If it comes to this, you can try removing it from your hair at home. If that doesn't work either, you'd better just ease on down the road to the nearest hair salon.

Use natural oils to lift the dye from your hair

If you aren't a fan of your henna dye job and you're looking to lighten your hair up without using bleach, then using natural plant oils is a decent place to start. While the results may not be over-the-top right away, you will see slow changes after a while. Plus, you get to keep your hair safe from chemical harm.

Silk & Stone carried out a range of tests to see which natural oils were most effective in stripping hair of henna dye.
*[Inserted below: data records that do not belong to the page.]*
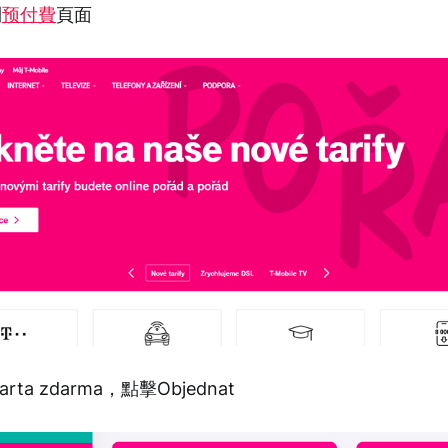
到
预付費
頁面
rta zdarma，點擊Objednat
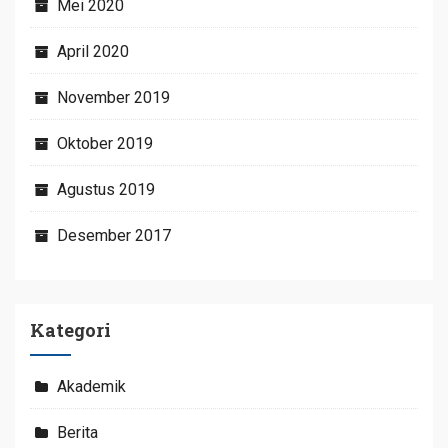
Mei 2020
April 2020
November 2019
Oktober 2019
Agustus 2019
Desember 2017
Kategori
Akademik
Berita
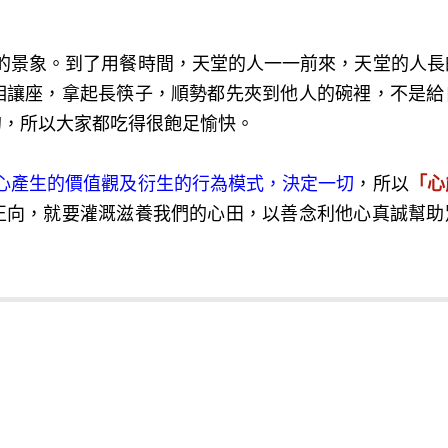
景象。到了用餐時間，天堂的人一一前來，天堂的人長
相讓座，拿起長筷子，順勢都先夾到他人的碗裡，不是給
的，所以大家都吃得很飽足愉快。
心產生的價值觀及衍生的行為模式，決定一切
，所以
「心
正向，就要灌溉滋養我們的心田，以善念利他心真誠幫助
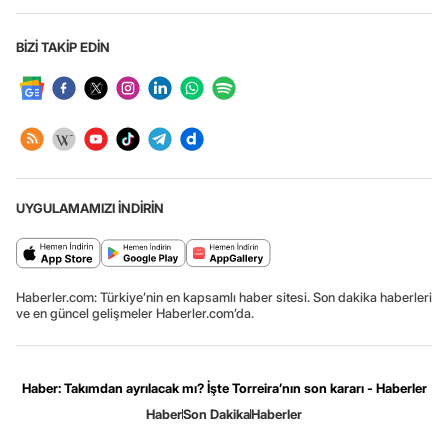
BİZİ TAKİP EDİN
UYGULAMAMIZI İNDİRİN
Haberler.com: Türkiye’nin en kapsamlı haber sitesi. Son dakika haberleri
ve en güncel gelişmeler Haberler.com’da.
Haber: Takımdan ayrılacak mı? İşte Torreira’nın son kararı - Haberler
Haber
Son Dakika
Haberler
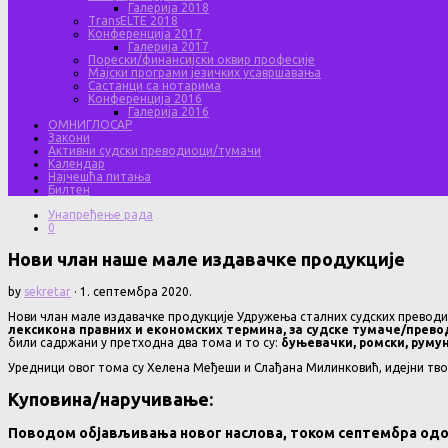
Галерија 2018
TransELTE 2018
Конференција 2017
Галерија 2017
Порески/финансијски оквир професије
Мајски програми језичких усавршавања
Састанци са нотарима
Конференција 2016
Галерија 2016
ОМНИГЛОСАР
Закони
Активни судски преводиоци/тумачи
Календар
Најчешћа питања
Билтен
Унапређење рада
0
Нови члан наше мале издавачке продукције
by
sekretar
·
1. септембра 2020.
Нови члан мале издавачке продукције Удружења сталних судских преводи
лексикона правних и економских термина, за судске тумаче/прево
били садржани у претходна два тома и то су:
буњевачки, ромски, румун
Уредници овог тома су Хелена Међеши и Слађана Милинковић, идејни тво
Куповина/наручивање:
Поводом објављивања новог наслова, током септембра од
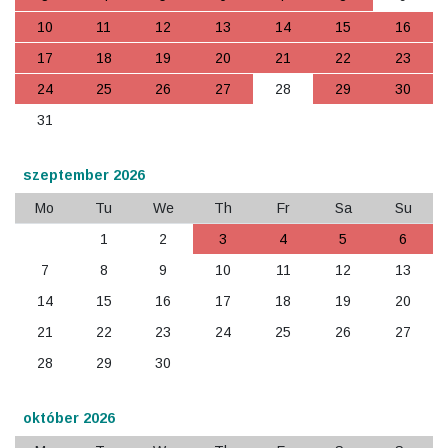
10
11
12
13
14
15
16
17
18
19
20
21
22
23
24
25
26
27
28
29
30
31
szeptember 2026
Mo
Tu
We
Th
Fr
Sa
Su
1
2
3
4
5
6
7
8
9
10
11
12
13
14
15
16
17
18
19
20
21
22
23
24
25
26
27
28
29
30
október 2026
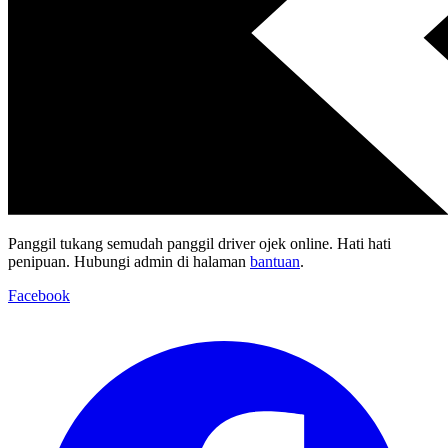
Panggil tukang semudah panggil driver ojek online. Hati hati
penipuan. Hubungi admin di halaman
bantuan
.
Facebook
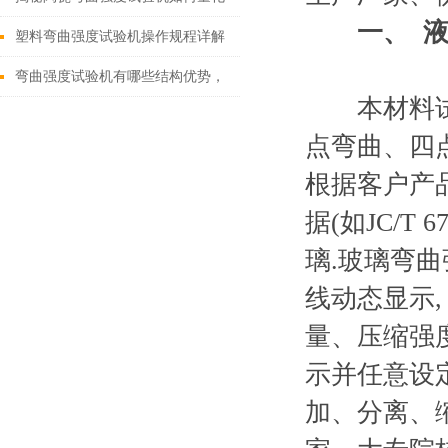
一、
材料的抗弯能力
塑料弯曲强度试验机操作规程详解
弯曲强度试验机有哪些结构优势，
本材料试验
怎么操作？
点弯曲、四
根据客户产品
据(如JC/T 
璃.玻璃弯曲
线动态显示,
量、压缩强
示并任意设
加、分离、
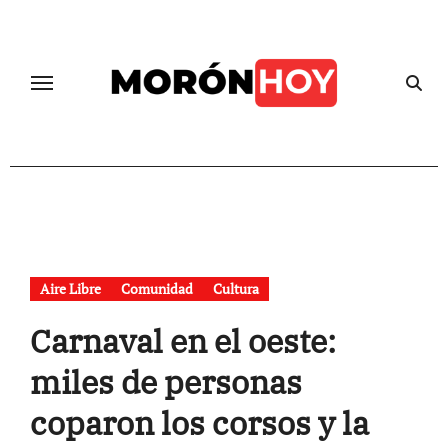
Skip
to
content
Aire Libre
Comunidad
Cultura
Carnaval en el oeste:
miles de personas
coparon los corsos y la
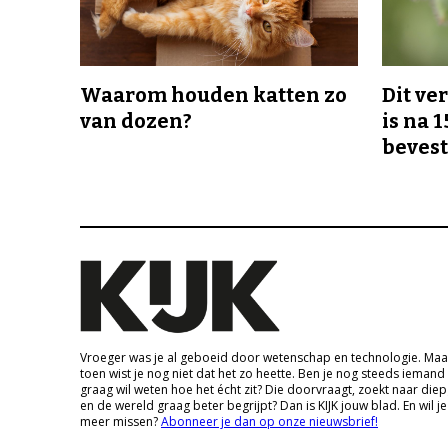
Waarom houden katten zo
Dit v
van dozen?
is na 1
bevest
Vroeger was je al geboeid door wetenschap en technologie. Maa
toen wist je nog niet dat het zo heette. Ben je nog steeds iemand
graag wil weten hoe het écht zit? Die doorvraagt, zoekt naar die
en de wereld graag beter begrijpt? Dan is KIJK jouw blad. En wil je
meer missen?
Abonneer je dan op onze nieuwsbrief!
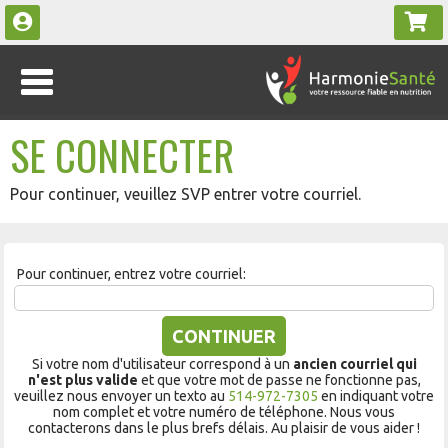
SE CONNECTER
Pour continuer, veuillez SVP entrer votre courriel.
Pour continuer, entrez votre courriel:
CONTINUER
Si votre nom d'utilisateur correspond à un
ancien courriel qui
n'est plus valide
et que votre mot de passe ne fonctionne pas,
veuillez nous envoyer un texto au
514-972-7305
en indiquant votre
nom complet et votre numéro de téléphone. Nous vous
contacterons dans le plus brefs délais. Au plaisir de vous aider !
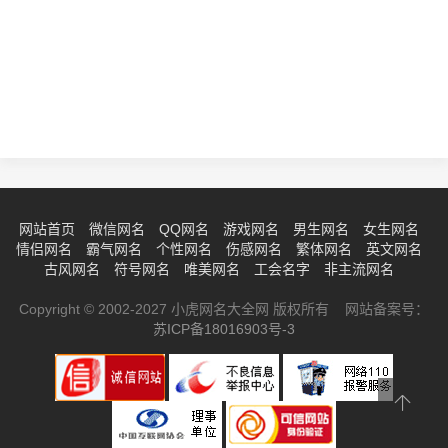
网站首页
微信网名
QQ网名
游戏网名
男生网名
女生网名
情侣网名
霸气网名
个性网名
伤感网名
繁体网名
英文网名
古风网名
符号网名
唯美网名
工会名字
非主流网名
Copyright © 2002-2027 小虎网名大全网 版权所有 网站备案号：
苏ICP备18016903号-3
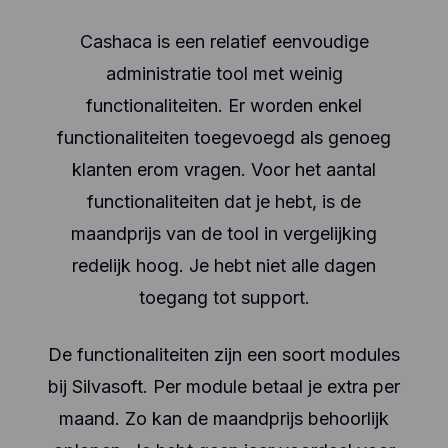
Cashaca is een relatief eenvoudige
administratie tool met weinig
functionaliteiten. Er worden enkel
functionaliteiten toegevoegd als genoeg
klanten erom vragen. Voor het aantal
functionaliteiten dat je hebt, is de
maandprijs van de tool in vergelijking
redelijk hoog. Je hebt niet alle dagen
toegang tot support.
De functionaliteiten zijn een soort modules
bij Silvasoft. Per module betaal je extra per
maand. Zo kan de maandprijs behoorlijk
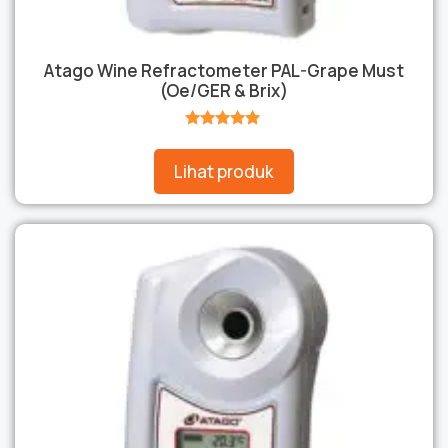
Atago Wine Refractometer PAL-Grape Must
(Oe/GER & Brix)
★★★★★
Lihat produk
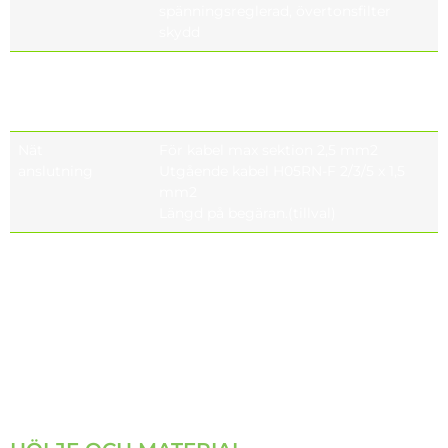
spänningsreglerad, övertonsfilter
skydd
Styrsystem
På-av (standard), Bluetooth, DALI, 1-
10V DIM,
fristående automation
Nät
För kabel max sektion 2,5 mm2
anslutning
Utgående kabel H05RN-F 2/3/5 x 1,5
mm2
Längd på begäran.(tillval)
Elektromagnetisk
IEC 61000, EN 55015, IEC 61000-3-2, IEC
kompatibilitet
61000-4-5, IEC 61547, IEC 61000-3-3, IEC
(EMC)
61000-4-2, IEC 61000-2-2, IEC 61000-4-
11,
IEC 61643-11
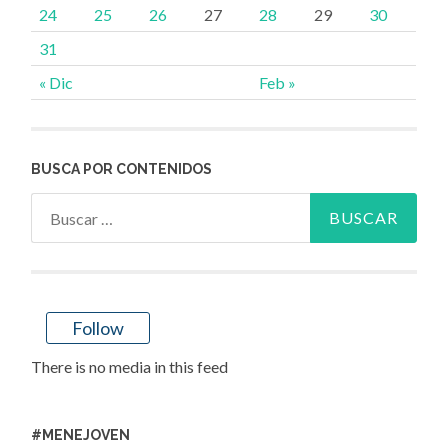
24
25
26
27
28
29
30
31
« Dic
Feb »
BUSCA POR CONTENIDOS
Buscar:
Follow
There is no media in this feed
#MENEJOVEN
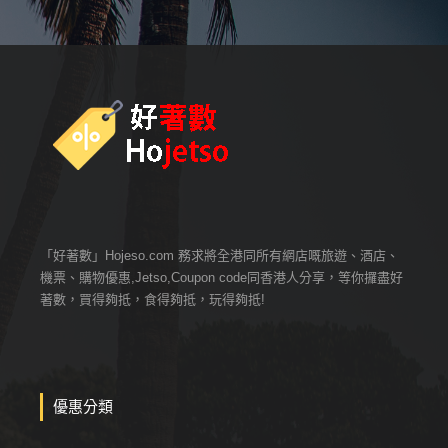
「好著數」Hojeso.com 務求將全港同所有網店嘅旅遊、酒店、
機票、購物優惠,Jetso,Coupon code同香港人分享，等你攞盡好
著數，買得夠抵，食得夠抵，玩得夠抵!
優惠分類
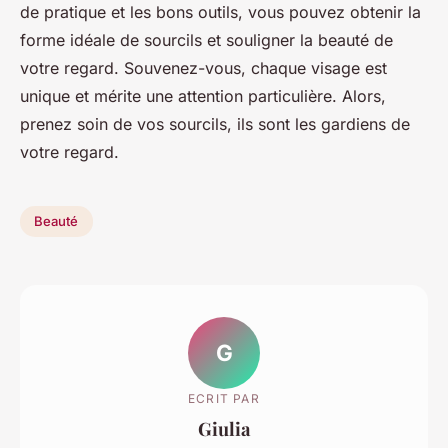
de pratique et les bons outils, vous pouvez obtenir la
forme idéale de sourcils et souligner la beauté de
votre regard. Souvenez-vous, chaque visage est
unique et mérite une attention particulière. Alors,
prenez soin de vos sourcils, ils sont les gardiens de
votre regard.
Beauté
G
ECRIT PAR
Giulia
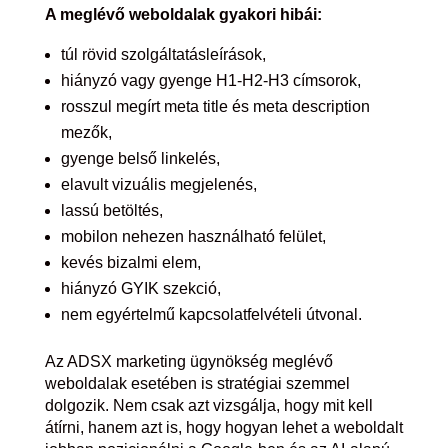
A meglévő weboldalak gyakori hibái:
túl rövid szolgáltatásleírások,
hiányzó vagy gyenge H1-H2-H3 címsorok,
rosszul megírt meta title és meta description
mezők,
gyenge belső linkelés,
elavult vizuális megjelenés,
lassú betöltés,
mobilon nehezen használható felület,
kevés bizalmi elem,
hiányzó GYIK szekció,
nem egyértelmű kapcsolatfelvételi útvonal.
Az ADSX marketing ügynökség meglévő
weboldalak esetében is stratégiai szemmel
dolgozik. Nem csak azt vizsgálja, hogy mit kell
átírni, hanem azt is, hogy hogyan lehet a weboldalt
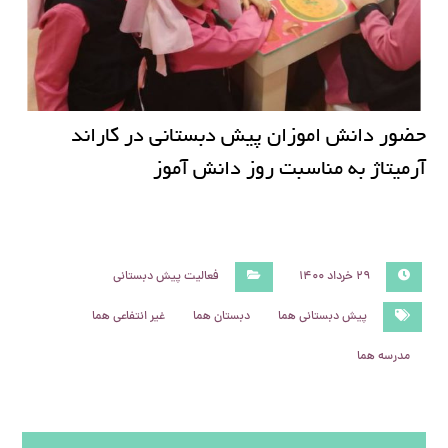
حضور دانش اموزان پیش دبستانی در کاراند
آرمیتاژ به مناسبت روز دانش آموز
۲۹ خرداد ۱۴۰۰
فعالیت پیش دبستانی
پیش دبستانی هما
دبستان هما
غیر انتفاعی هما
مدرسه هما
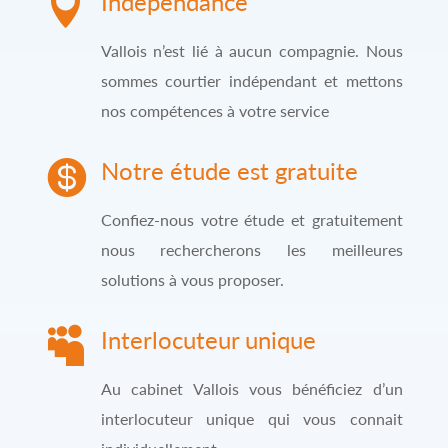

Indépendance
Vallois n’est lié à aucun compagnie. Nous
sommes courtier indépendant et mettons
nos compétences à votre service

Notre étude est gratuite
Confiez-nous votre étude et gratuitement
nous rechercherons les meilleures
solutions à vous proposer.

Interlocuteur unique
Au cabinet Vallois vous bénéficiez d’un
interlocuteur unique qui vous connait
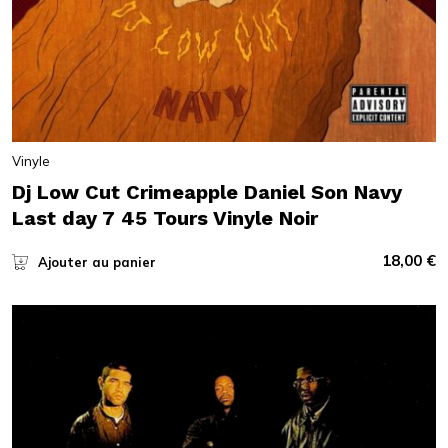
Vinyle
Dj Low Cut Crimeapple Daniel Son Navy
Last day 7 45 Tours Vinyle Noir
18,00
€
Ajouter au panier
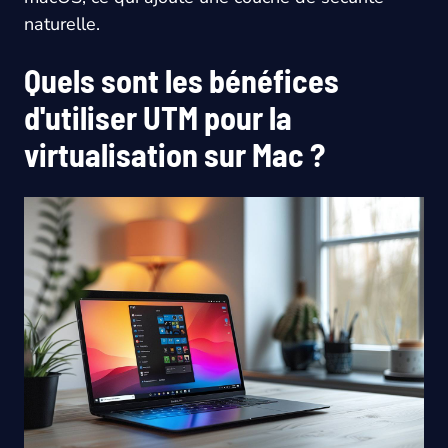
naturelle.
Quels sont les bénéfices
d'utiliser UTM pour la
virtualisation sur Mac ?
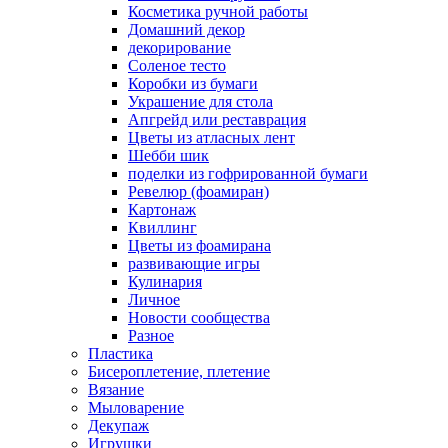
Косметика ручной работы
Домашний декор
декорирование
Соленое тесто
Коробки из бумаги
Украшение для стола
Апгрейд или реставрация
Цветы из атласных лент
Шебби шик
поделки из гофрированной бумаги
Ревелюр (фоамиран)
Картонаж
Квиллинг
Цветы из фоамирана
развивающие игры
Кулинария
Личное
Новости сообщества
Разное
Пластика
Бисероплетение, плетение
Вязание
Мыловарение
Декупаж
Игрушки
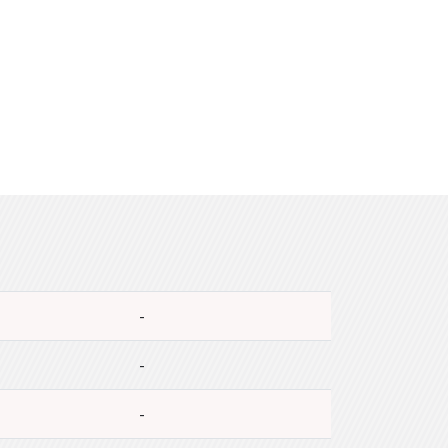
-
-
-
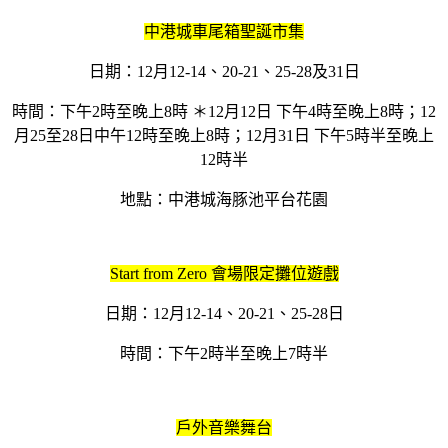
中港城車尾箱聖誕市集
日期：12月12-14、20-21、25-28及31日
時間：下午2時至晚上8時 ＊12月12日 下午4時至晚上8時；12
月25至28日中午12時至晚上8時；12月31日 下午5時半至晚上
12時半
地點：中港城海豚池平台花園
Start from Zero 會場限定攤位遊戲
日期：12月12-14、20-21、25-28日
時間：下午2時半至晚上7時半
戶外音樂舞台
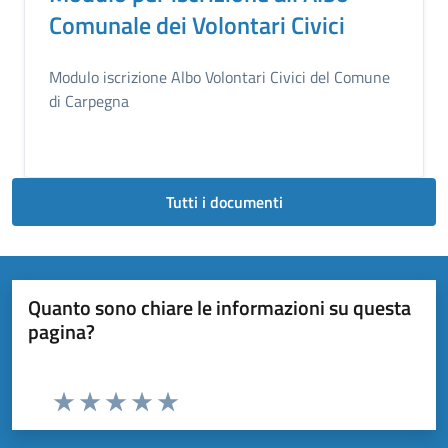
Comunale dei Volontari Civici
Modulo iscrizione Albo Volontari Civici del Comune
di Carpegna
Tutti i documenti
Quanto sono chiare le informazioni su questa
pagina?
Valuta da 1 a 5 stelle la pagina
Valuta 1 stelle su 5
Valuta 2 stelle su 5
Valuta 3 stelle su 5
Valuta 4 stelle su 5
Valuta 5 stelle su 5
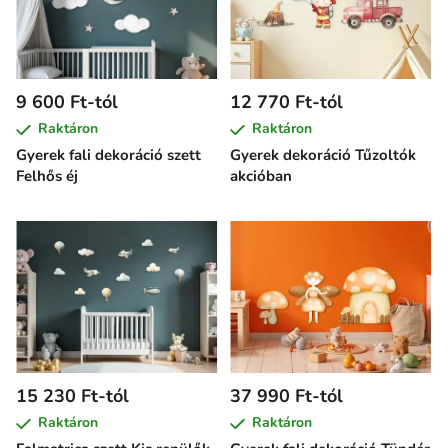
9 600 Ft-tól
12 770 Ft-tól
Raktáron
Raktáron
Gyerek fali dekoráció szett
Gyerek dekoráció Tűzoltók
Felhős éj
akcióban
15 230 Ft-tól
37 990 Ft-tól
Raktáron
Raktáron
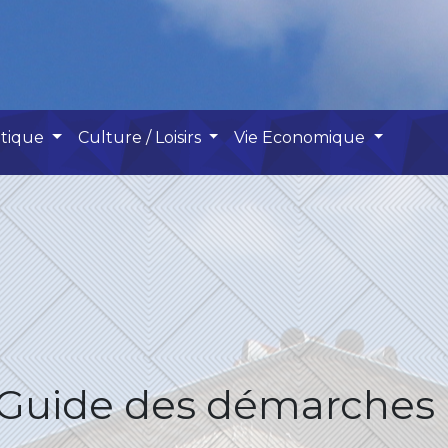
atique
Culture / Loisirs
Vie Economique
Guide des démarches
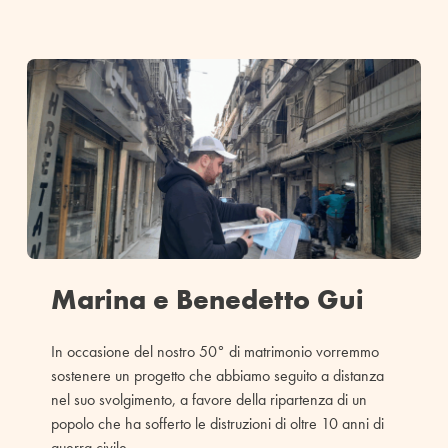
Marina e Benedetto Gui
In occasione del nostro 50° di matrimonio vorremmo
sostenere un progetto che abbiamo seguito a distanza
nel suo svolgimento, a favore della ripartenza di un
popolo che ha sofferto le distruzioni di oltre 10 anni di
guerra civile.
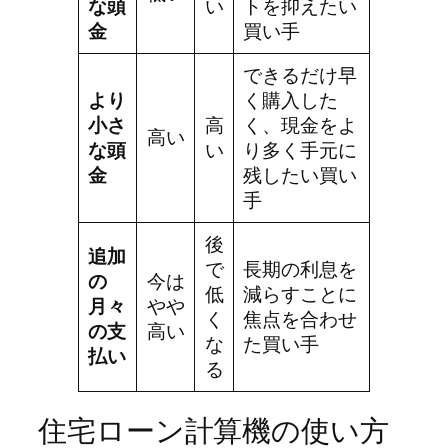
な頭
い
トを抑えたい
金
買い手
できるだけ早
より
く購入した
小さ
高
く、現金をよ
高い
な頭
い
り多く手元に
金
残したい買い
手
後
追加
で
長期の利息を
の
今は
低
減らすことに
月々
やや
く
焦点を合わせ
の支
高い
な
た買い手
払い
る
住宅ローン計算機の使い方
They found that leaving coconut oil in henna-dyed hair for 12 hours definitely brightened it up, but more applications would be required for a lighter color. Grapeseed oil had a similar effect. When they mixed coconut and grapeseed oil, the henna faded considerably from the hair and gave it a vivid color. Olive oil lifted the color a bit but gave it a browner hue.

In order to try out this oil hack, you apply the oil directly onto the henna dyed hair you want to change and leave it on for 12 hours. Then, wash off the oil with shampoo and view your results. If the color isn't as light as you would like, you can repeat the process. Experimenting with the oils is necessary to make sure you end up with your desired color, so you should try strand tests first with different oils.

Other ways to lighten henna dyed hair

In addition to natural oils, Silk & Stone tried out other substances to brighten up the hair. Lemon juice was the most effective, even more so than the oils. Unfortunately, it isn't advisable to employ this method because lemon juice is strongly acidic and can dry out your hair, leaving it damaged and brittle. They also tried toothpaste which actually worked — but who wants toothpaste in their hair?

We think you're better off using natural oils to alter your henna dyed hair, but patience is key. You have to keep in mind that this isn't going to be like using fast-acting bleaching agents on your hair. This process takes time and the results are gradual and subtle. You have to keep at it if you want to see drastic results. Also, not everyone's hair is the same. Hair comes in too many types, textures, and thickness grades for the results to come out exactly the same. If no DIY recipes to lighten your hair at home work, then you need to schedule an appointment with your hair stylist — just not the one who gave you the bad dye job.